I, Claudius, historical novel by Robert Graves set in 1st-century-ce Rome, published in 1934.
The book is written as an autobiographical memoir by the Roman emperor Claudius, who is a son of a Roman general, a nephew of the emperor Tiberius, and a great-nephew of the emperor Augustus. Physically weak, afflicted with stammering, and inclined to drool, Claudius is an embarrassment to his family and is shunted to the background of imperial affairs. The benefits of his seeming ineffectuality are twofold: he becomes a scholar and historian, fascinated with the intrigues of his contemporaries, and he is spared the worst cruelties inflicted on the imperial family by its own members during the reigns of Augustus, Tiberius, and Caligula.
Palace intrigues and murders—including those of Claudius’s father and brother and of Augustus’s sons and grandsons—surround him.
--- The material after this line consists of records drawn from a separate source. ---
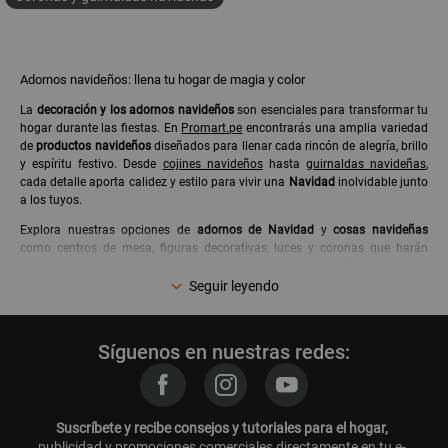
Adornos navideños: llena tu hogar de magia y color
La
decoración y los adornos navideños
son esenciales para transformar tu
hogar durante las fiestas. En
Promart.pe
encontrarás una amplia variedad
de
productos navideños
diseñados para llenar cada rincón de alegría, brillo
y espíritu festivo. Desde
cojines navideños
hasta
guirnaldas navideñas
,
cada detalle aporta calidez y estilo para vivir una
Navidad
inolvidable junto
a los tuyos.
Explora nuestras opciones de
adornos de Navidad
y
cosas navideñas
como centros de mesa, figuras decorativas, luces y coronas que harán
resaltar tus espacios. Además, nuestros
cojines navideños
combinan
diseño y comodidad, mientras que las
guirnaldas navideñas
aportan ese
Seguir leyendo
toque clásico que nunca pasa de moda. Todo lo que necesitas para decorar
está aquí, en Promart.pe.
Síguenos en nuestras redes:
Adornos de Navidad: crea ambientes llenos de encanto
Los
adornos de Navidad
son el alma de la decoración festiva. Ya sea que
prefieras
adornos navideños
tradicionales o modernos, en
Promart.pe
encontrarás piezas únicas que reflejan el espíritu navideño. Desde
Suscríbete y recibe consejos y tutoriales para el hogar,
guirnaldas navideñas
y coronas hasta figuras decorativas y luces LED,
publicidad y promociones comerciales directamente en tu e-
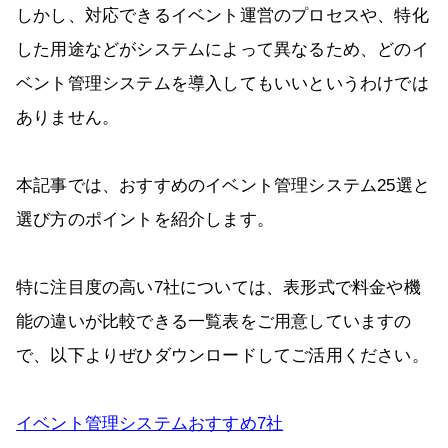
しかし、対応できるイベント運営のプロセスや、特化
した用途などがシステムによって異なるため、どのイ
ベント管理システムを導入してもいいというわけでは
ありません。
本記事では、おすすめのイベント管理システム25選と
選び方のポイントを紹介します。
特に注目度の高い7社については、表形式で料金や機
能の違いが比較できる一覧表をご用意していますの
で、以下よりぜひダウンロードしてご活用ください。
イベント管理システムおすすめ7社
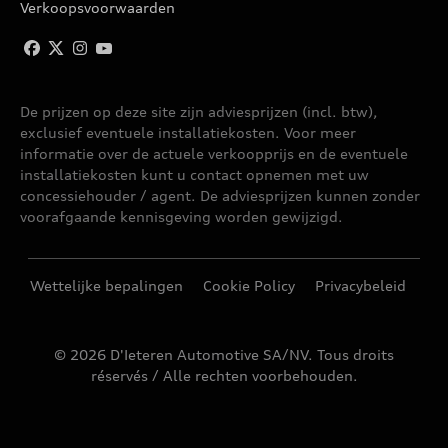
A6 AVANT
Verkoopsvoorwaarden
A6 AVANT E-TRON
De prijzen op deze site zijn adviesprijzen (incl. btw),
A6 BERLINE
exclusief eventuele installatiekosten. Voor meer
informatie over de actuele verkoopprijs en de eventuele
A6 SPORTBACK E-TRON
installatiekosten kunt u contact opnemen met uw
concessiehouder / agent. De adviesprijzen kunnen zonder
voorafgaande kennisgeving worden gewijzigd.
A7 SPORTBACK
A8
Wettelijke bepalingen
Cookie Policy
Privacybeleid
A8 W12
© 2026 D'Ieteren Automotive SA/NV. Tous droits
réservés / Alle rechten voorbehouden.
E-TRON
E-TRON GT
The machinations result from his family members’ lust for power, from their fear of losing power, from their jealousies, and from the innate cruelty and depravity of the insane Caligula. Livia, wife of Augustus and mother of Tiberius, is an especially imposing figure among the story’s cast of complex characters. Claudius’s informal narration serves to emphasize the banality of the imperial family’s endless greed and lust. The story concludes with Claudius’s ascent to the imperial throne. A sequel, Claudius the God (1935), covers Claudius’s years as Roman emperor.